Let me back up a bit and start with Samuel Huntington, who famously charted the course of democratization in 1991. He found that democracy has became established in the modern world in three successive waves, each one followed by a reverse wave or slump as some of the democratic countries regressed to authoritarian rule.
The first wave began in Western Europe and North America and lasted from 1826 to 1926. A second, shorter wave occurred after World War II, largely reflecting the end of colonialism. This was followed by another decline of democracy in the 1960s and early 1970s. The third wave — the largest of all — began in 1974 when the Portuguese dictatorship ended and became even stronger after the 1989 collapse of Communism.
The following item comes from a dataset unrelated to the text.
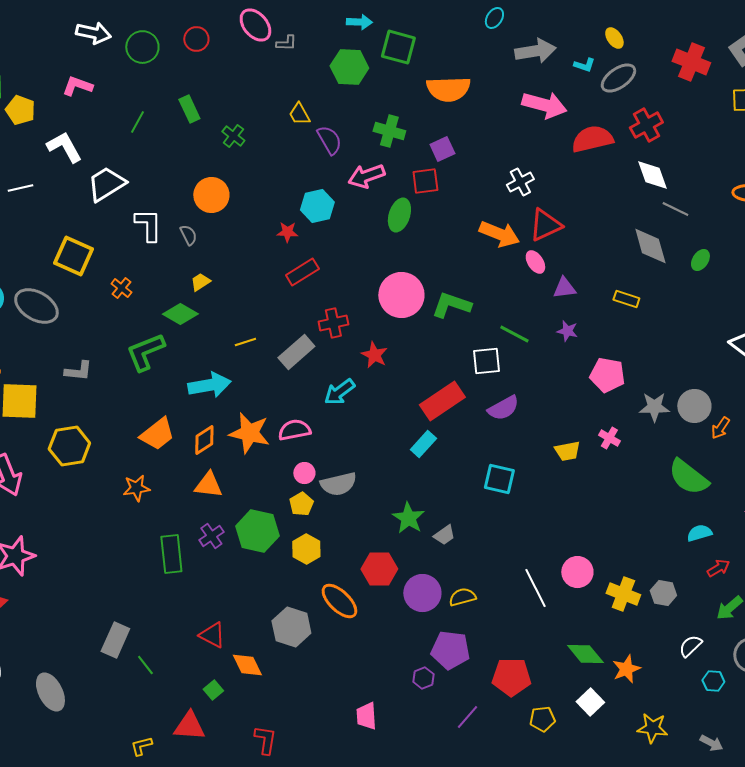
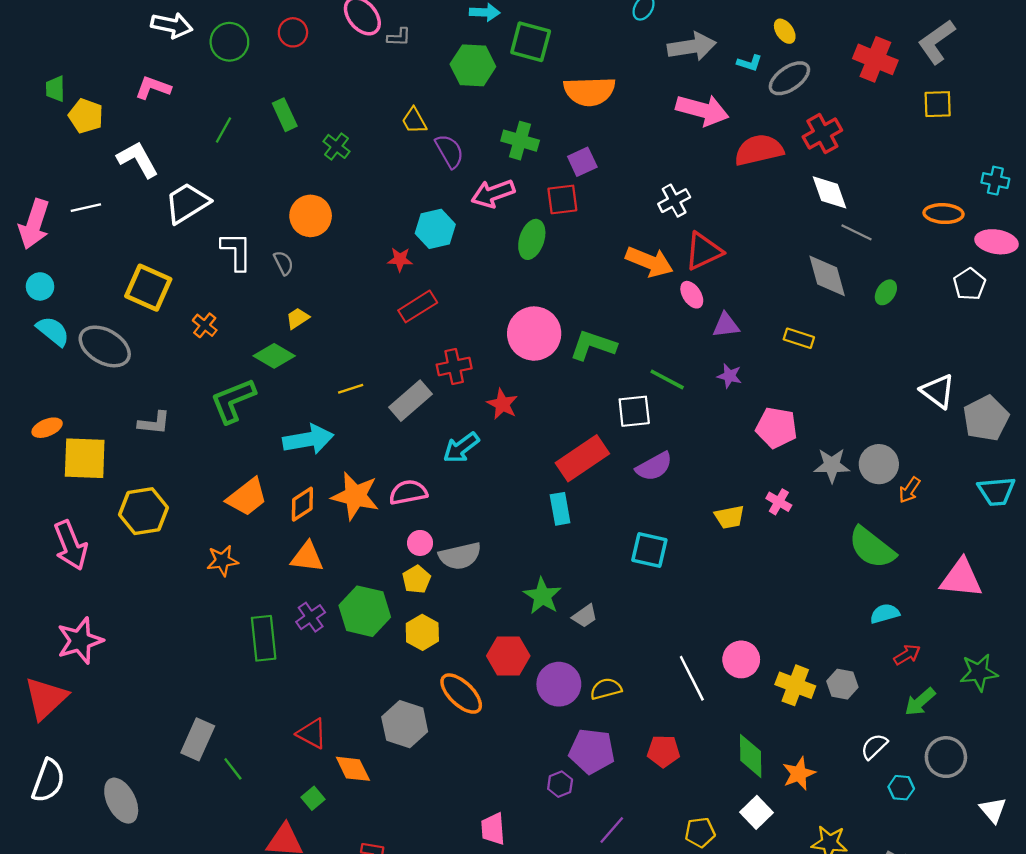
cyan rectangle: (423, 444) -> (560, 509), turned -52
green diamond: (585, 654) -> (751, 756), turned 39
red pentagon: (511, 677) -> (664, 751), moved, size x0.7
Only during the past few years have we entered the current post-third-wave reversal of democracy.
The most meticulous counting of democratic states is carried on by Freedom House, an organization that Eleanor Roosevelt (see photo) and Wendell Willkie founded in 1941 to advocate democracy, freedom, and human rights. It supports much research and, for the past 36 years has surveyed all countries, rating each state on two scales — political rights and civil liberties — with 1 representing the most and 7 representing the least freedom. Each country’s score is based on about 200 items, many referring to the Universal Declaration of Human Rights, and is assigned by dozens of analysts and consultants, some in the New York headquarters and some overseas. As a summary measure, it classifies these countries as “free,” “partly free,” or “not free.”
The historic trend is definitely encouraging. In 1900 one could have counted fewer than a dozen democratic countries in the world. In 2007, however, Freedom House rated 92 countries as “free,” while deeming 60 “partly free” and 43 as “not free.”
However, the short term trend is disappointing. According to a report that Freedom House released on July 2, “the year 2007 was marked by a notable setback for global freedom. Furthermore, results for 2007 marked the second consecutive year in which the survey registered a decline in freedom, representing the first two-year setback in the past 15 years.”
Moreover, these numerical changes are matched by an ideological shift; democracy is simply not as popular today as fifteen years ago, when Francis Fukuyama announced that it had become the only form of government that is recognized as legitimate world-wide. In those post-Communist years, even the most wretched regimes were calling themselves democratic and hoping no one would notice their violations.
The Case for Democracy
I am a democrat. I will neither disguise my political commitments nor pretend to be neutral when presenting the two contrasting analyses of democracy. The positive narrative is far easier for me to tell than the critical one.
Yet I’ll admit readily that decisions made through democratic procedures are not necessarily wiser than the judgments that dictators make. The United States, for example, has a deservedly bad reputation in the world now because of the ghastly policies of its duly-elected government. (Okay, so Bush Jr. wasn’t really elected democratically. I take back that example. But you will agree that other legitimately elected governments often make mistakes. I’m thinking of the current Canadian government, for instance, which has done little to prevent climate change.)
The reason for preferring democracy is not that the policy outcomes are reliably superior, but rather that it allows for maximum freedom and greatest scope for human rights and political equality. Participating in even an imperfect democracy is better than being subordinate to an authoritarian ruler.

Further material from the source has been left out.